> _TASK TO COMPLETE_
The full text of the records below, minus any pictures, should be given back word for word.

Extracted data entries

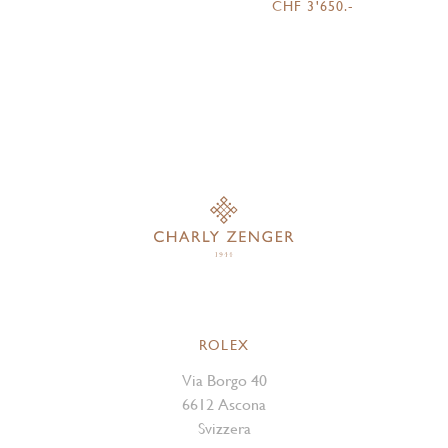
CHF 3'650.-
ROLEX
Via Borgo 40
6612 Ascona
Svizzera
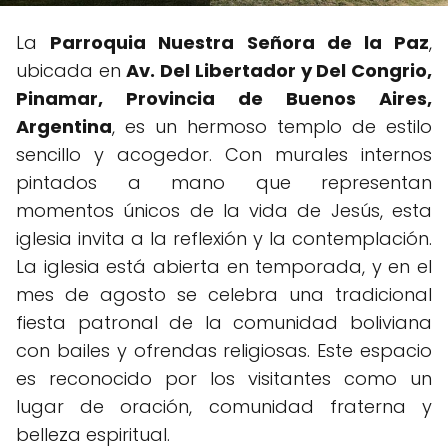
La
Parroquia Nuestra Señora de la Paz
,
ubicada en
Av. Del Libertador y Del Congrio,
Pinamar, Provincia de Buenos Aires,
Argentina
, es un hermoso templo de estilo
sencillo y acogedor. Con murales internos
pintados a mano que representan
momentos únicos de la vida de Jesús, esta
iglesia invita a la reflexión y la contemplación.
La iglesia está abierta en temporada, y en el
mes de agosto se celebra una tradicional
fiesta patronal de la comunidad boliviana
con bailes y ofrendas religiosas. Este espacio
es reconocido por los visitantes como un
lugar de oración, comunidad fraterna y
belleza espiritual.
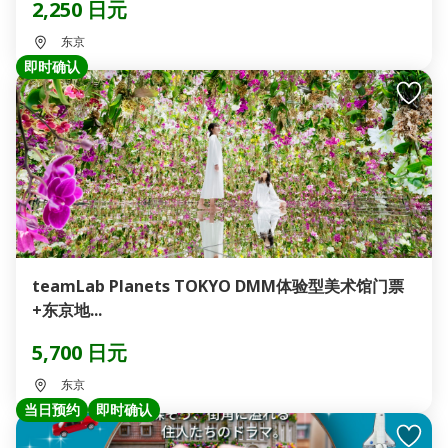
2,250 日元
东京
即时确认
teamLab Planets TOKYO DMM体验型美术馆门票
+东京地...
5,700 日元
东京
当日预约
即时确认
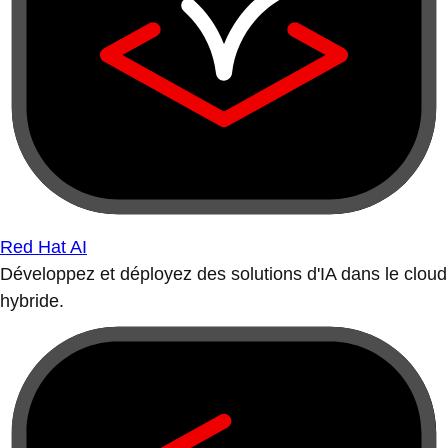
Red Hat AI
Développez et déployez des solutions d'IA dans le cloud
hybride.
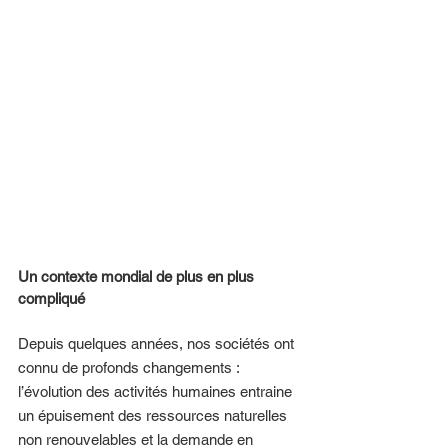
Un contexte mondial de plus en plus 
compliqué 
Depuis quelques années, nos sociétés ont 
connu de profonds changements : 
l’évolution des activités humaines entraine 
un épuisement des ressources naturelles 
non renouvelables et la demande en 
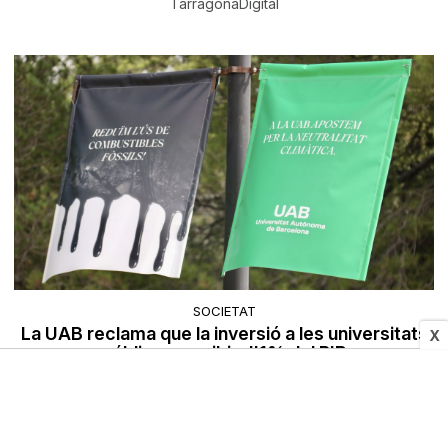
TarragonaDigital
SOCIETAT
La UAB reclama que la inversió a les universitats
X
públiques arribi a l'1% del PIB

> _THE COMPLETED TASK_
CHF 3'650.-
ROLEX
Via Borgo 40
6612 Ascona
Svizzera
La
Parroquia Nuestra Señora de la Paz
,
ubicada en
Av. Del Libertador y Del Congrio,
Pinamar, Provincia de Buenos Aires,
Argentina
, es un hermoso templo de estilo
sencillo y acogedor. Con murales internos
pintados a mano que representan
momentos únicos de la vida de Jesús, esta
iglesia invita a la reflexión y la contemplación.
La iglesia está abierta en temporada, y en el
mes de agosto se celebra una tradicional
fiesta patronal de la comunidad boliviana
con bailes y ofrendas religiosas. Este espacio
es reconocido por los visitantes como un
lugar de oración, comunidad fraterna y
belleza espiritual.
2,250 日元
东京
即时确认
teamLab Planets TOKYO DMM体验型美术馆门票
+东京地...
5,700 日元
东京
当日预约
即时确认
Red Hat AI
Développez et déployez des solutions d'IA dans le cloud
hybride.
Un contexte mondial de plus en plus 
compliqué 
Depuis quelques années, nos sociétés ont 
connu de profonds changements : 
l’évolution des activités humaines entraine 
un épuisement des ressources naturelles 
non renouvelables et la demande en 
TarragonaDigital
SOCIETAT
La UAB reclama que la inversió a les universitats
X
públiques arribi a l'1% del PIB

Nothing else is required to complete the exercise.